The historic center of Melfi is entirely surrounded by turreted walls built mostly by the Normans that extend for over four kilometers. The circuit follows the edge of the plateau on which the city was built, surrounded on all sides by steep slopes, at times by real precipices. The work is a rare example of fortification in southern Italy. The construction phases of the walls belong to the Byzantine, Norman, Swabian and Aragonese periods. The last to make structural changes were Niccolò Acciaiuoli in the fourteenth century and Sergianni II Giovanni Caracciolo, 2nd Duke of Melfi, in the fifteenth century, to which the current arrangement dates back, to defend the city from enemy artillery. Sieges and earthquakes made continuous restorations necessary and the earthquake of 1930 seriously compromised the structure.
Porta Venosina: It is one of the six city gates located in the
city walls, although three of these (Porta del Bagno, Porta SS.

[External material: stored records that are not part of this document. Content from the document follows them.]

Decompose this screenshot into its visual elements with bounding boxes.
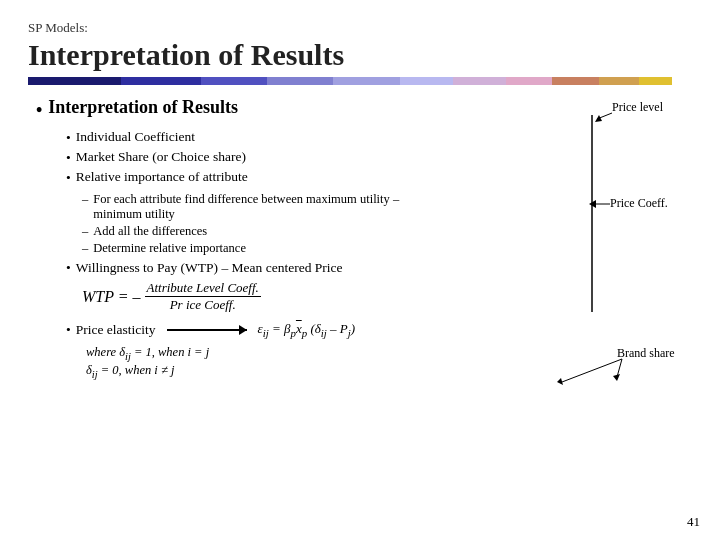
subtitle: SP Models: [28, 20, 692, 36]
left-col: • Interpretation of Results • Individual… [28, 97, 452, 380]
wtp-main: • Willingness to Pay (WTP) – Mean center… [66, 260, 442, 276]
bullet-dot: • [36, 100, 42, 121]
wtp-section: • Willingness to Pay (WTP) – Mean center… [66, 260, 442, 313]
sub-bullet-relative: • Relative importance of attribute [66, 169, 442, 186]
svg-marker-3 [595, 115, 602, 122]
slide: SP Models: Interpretation of Results • I… [0, 0, 720, 540]
main-heading: Interpretation of Results [48, 97, 238, 118]
page-number: 41 [687, 514, 700, 530]
sub-bullets: • Individual Coefficient • Market Share … [66, 129, 442, 186]
sub-sub-bullet-3: Determine relative importance [82, 241, 442, 256]
svg-line-10 [562, 359, 622, 382]
content-area: • Interpretation of Results • Individual… [28, 97, 692, 380]
svg-marker-9 [613, 374, 620, 381]
price-elasticity-main: • Price elasticity εij = βpxp (δij – Pj) [66, 321, 442, 339]
svg-text:Brand share: Brand share [617, 346, 675, 360]
right-col: Price level Price Coeff. Brand share [452, 97, 692, 380]
svg-text:Price Coeff.: Price Coeff. [610, 196, 668, 210]
diagram-svg: Price level Price Coeff. Brand share [462, 97, 692, 457]
main-bullet: • Interpretation of Results [36, 97, 442, 121]
sub-bullet-individual: • Individual Coefficient [66, 129, 442, 146]
price-elasticity-section: • Price elasticity εij = βpxp (δij – Pj)… [66, 321, 442, 380]
title: Interpretation of Results [28, 38, 692, 71]
wtp-formula: WTP = – Attribute Level Coeff. Pr ice Co… [82, 280, 442, 313]
sub-sub-bullets: For each attribute find difference betwe… [82, 192, 442, 256]
sub-sub-bullet-2: Add all the differences [82, 224, 442, 239]
sub-sub-bullet-1: For each attribute find difference betwe… [82, 192, 442, 222]
svg-text:Price level: Price level [612, 100, 664, 114]
arrow-right [167, 329, 247, 331]
sub-bullet-market-share: • Market Share (or Choice share) [66, 149, 442, 166]
color-bar [28, 77, 692, 85]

Maria and Porta Troiana), due to earthquakes and looting, no longer
exist. Dating back to the Swabian era, it is the only one still in
good condition and was built on the ancient route towards Venosa and
the Via Appia. To the right of the entrance you can see the coat of
arms of Melfi and, to the left, that of the Caracciolo family who
restored the walls at the end of the fifteenth century. Frederick II
had a plaque affixed to it extolling the glory and grandeur of the
city, later replaced by Sergianni II Giovanni Caracciolo, 2nd Duke
of Melfi, with the one still visible today, even if illegible. The
pointed arch is of Swabian origin, while the cylindrical tower was
added in the fifteenth century by Caracciolo.
Porta del Bagno:
Also called Porta Bagni or Porta Balnea, it was located at the
beginning of via Bagno at the Spennacchio parapharmacy. Of this
access, which was the main one, no evidence remains. The Porta Bagno
was demolished without clear reasons in 1851 after the earthquake
even though it had not reported any damage.
Porta S. Maria: The
location of this door is ambiguous, it is thought that it was
between the Navazio hardware store and the "Blue Grotto" restaurant,
this door was also called Porta San Benedetto due to the proximity
of the Benedictine monastery, the current building to the right of
the Church of the Madonna del Carmelo.
Porta Troiana: It was
built in the 15th century at the behest of Troiano Caracciolo, 1st
Duke of Melfi, from whom it took its name. Of this work only the
ruins remain.
Porta Calcinaia: It was the closest door to the
castle. It led from the artisan area, where lime and clay were
produced (hence the name), to the historic center and to the current
Via Normanni, which still leads to the Castle. Even a few
testimonies remain of this opening. Porta Calcinaia will soon be
restored as it was before the 1851 earthquake.
Porta
Sant'Antolino: It is located at the eastern end of the homonymous
road, currently it is present but badly preserved, forgotten by
everyone, it has been walled up but the arch is still visible,
although it is covered with shrubs and weeds.